Tew’s tenure has had some incredible successes. The hosting of the 2011 RWC and the “Stadium of Four Million” concept is the most notable, along with the All Blacks winning that tournament and then defending it in the UK four years later. There’s also two Sevens World Cups and five World Series crowns, two Women’s World Cups, two Women’s Sevens World Cups and four Womens World Series titles, and the continued dominance of Super Rugby and the Tri-Nations-cum-Rugby Championship.
The All Blacks have been the world’s number one side for most of that time, despite the constant lure of money overseas and turnover of players. And the quasi-central contracting model has meant New Zealand has avoided the “club vs country” battle that plagues the northern hemisphere (and now by extension South Africa and Argentina), particularly in England and France.
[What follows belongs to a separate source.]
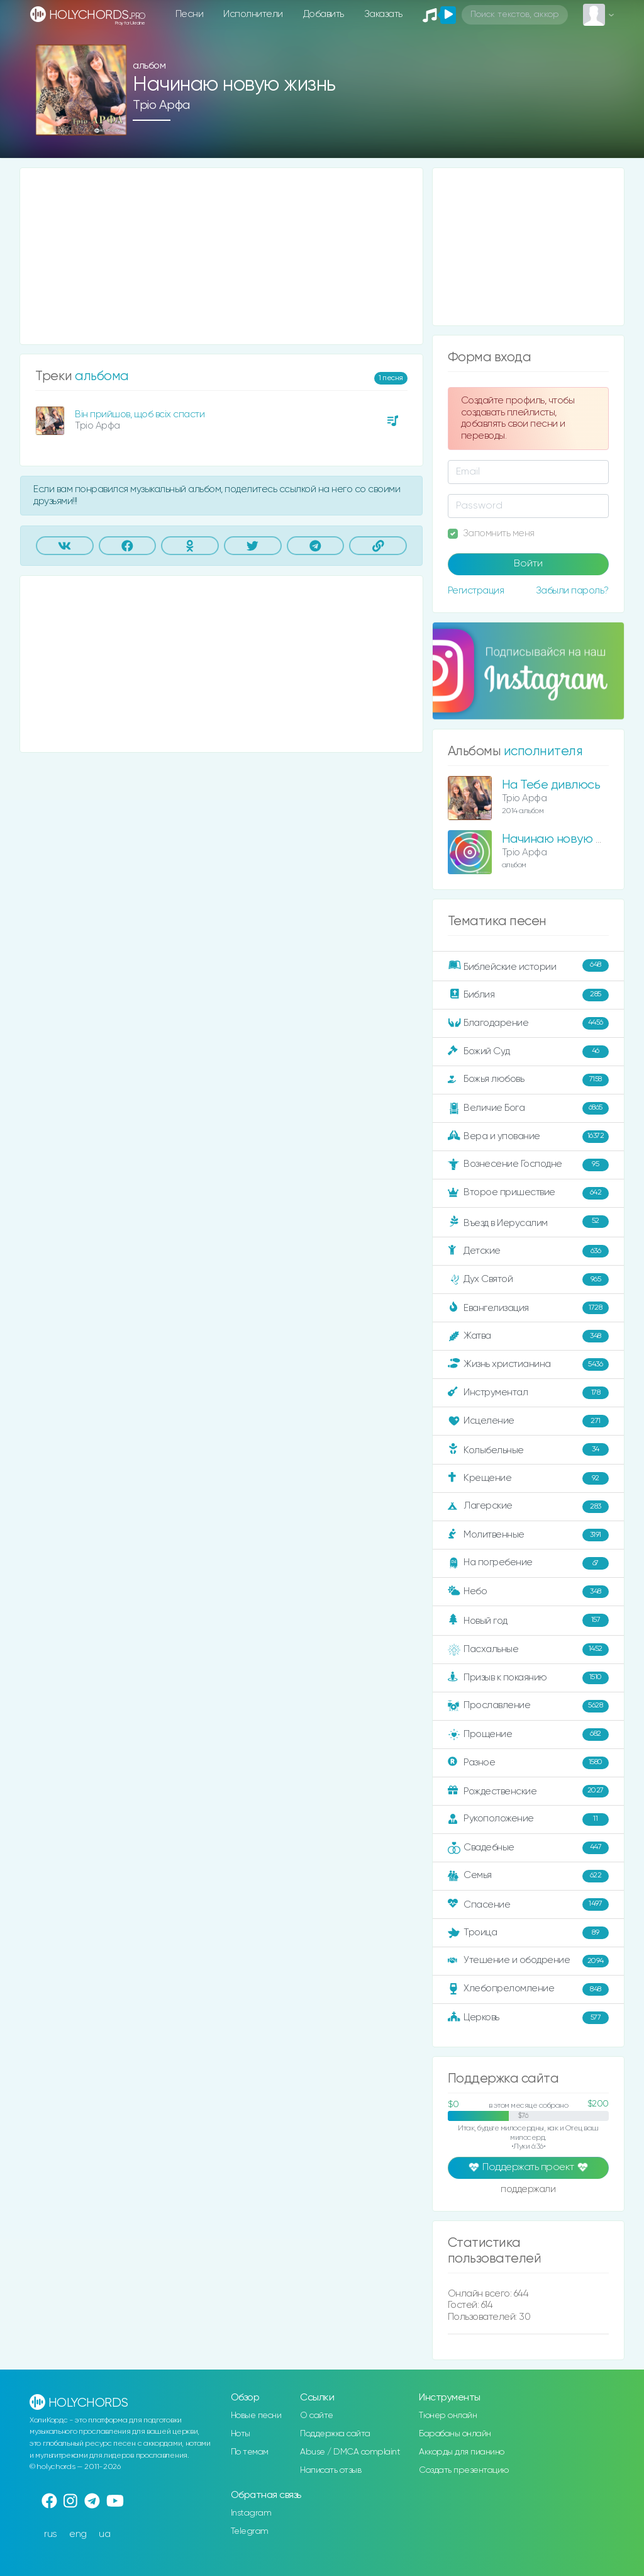 The width and height of the screenshot is (644, 2576). What do you see at coordinates (251, 2513) in the screenshot?
I see `Instagram` at bounding box center [251, 2513].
The growth of the Women’s game cannot be ignored either.
Tew has leveraged that success to off the field as well. Few recall that a decade ago NZ Rugby turned in a $16million loss on the back of the Global Financial Crisis, and the lucrative deals with Adidas and AIG have ensured the finances are in better shape than we he came in, and he oversaw the introduction of private investors into the ownership of the five Super Rugby franchises.
That AIG deal, and with it the conglomerates logo emblazoned on the All Black jersey, remains the most polarising move of his stewardship. Some saw its as a necessary step to keep New Zealand at the top of the game, others derided it as a sell-out to the history of the jersey – even if some of those same people saw no problem with the similar Steinlager branding of a generation ago.
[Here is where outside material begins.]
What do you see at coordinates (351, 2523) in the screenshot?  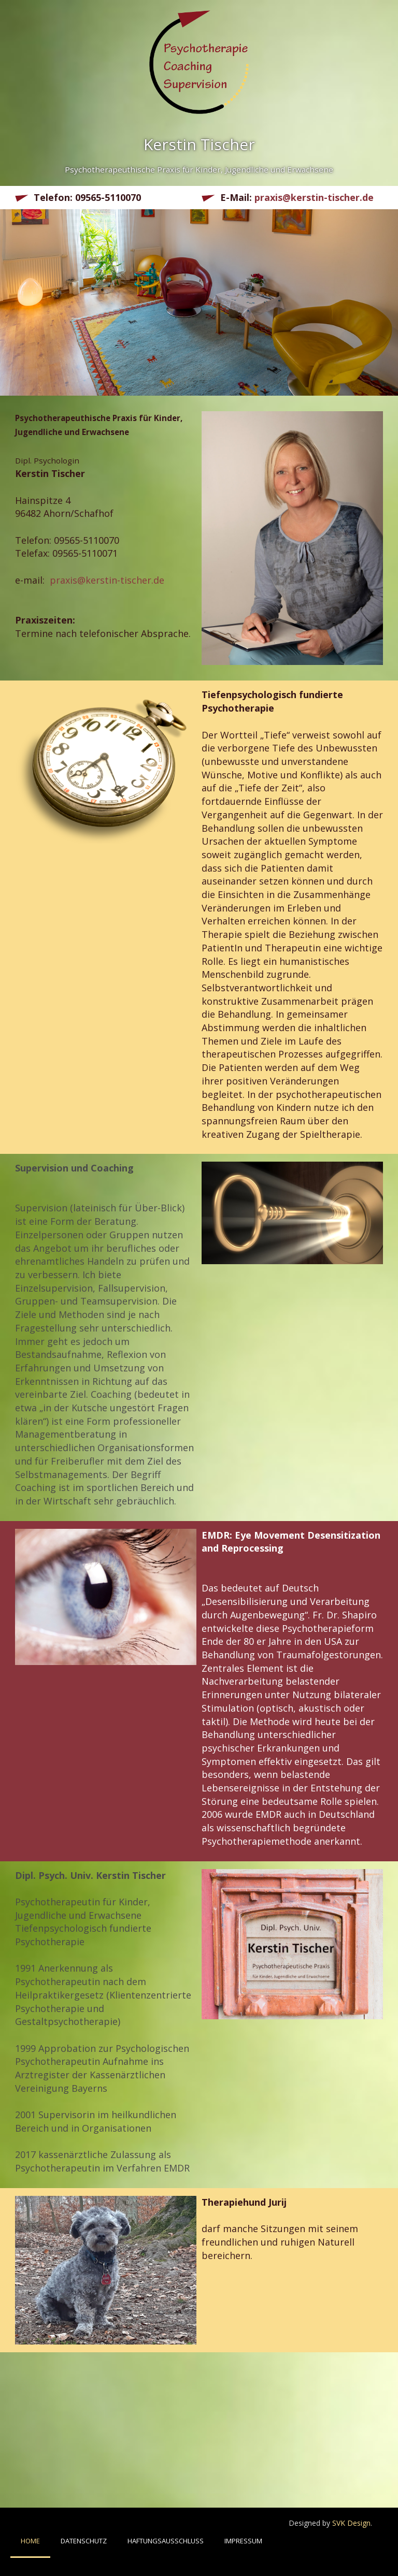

His other area of controversy is the perception that having worn red and black has been a prerequisite for the main coaching jobs. Of the franchises only the Chiefs haven’t had a former Crusader in the head chair, and those of us in capital haven’t yet forgotten the period known as the “Hammett error”. And while not his fault, he has been party to the failed expansions of Super Rugby.
But go beneath the surface and there’s a raft of issues that Tew never successfully grappled with, and that his successor will have to.
Crowds attending games have fallen dramatically and it’s no longer a given that an All Blacks Test match will even sellout anymore, let alone a Super Rugby game. The Mens Sevens haven’t won a Series title in five seasons and there’s ample evidence that even non-rugby powerhouses haven’t just caught us in the shortened-form, but gone past us.
The further you get from the top of the table, the worse things become. The Mitre10 Cup has continued to decline in the public’s conscious, and you can make a good argument that Tew’s tenure has ultimately treated it as nothing more than a Super Rugby feeder.
But below that is the damning indictment that the game at the grassroots level the game is in real trouble. Clubs everywhere are struggling, both for money and keeping players in the game. Junior numbers remain strong, but the fall-off from there into school rugby and then again once they leave secondary education is precipitous. And even the school game has become about the elites; it’s a sad state of affairs when the National 1st XV title can only be realistically won by about a dozen schools across the country and as we saw with the St Kentigern’s saga NZR was rather mute when it came to criticising those who do much of the heavy lifting on developing their future talent for them.
Ultimately Tew’s legacy will be maximising those commercial opportunities, but also the neglect of rugby’s base. Who is successor is and how they go about addressing that will be critical to ensuring that the National Game remains that.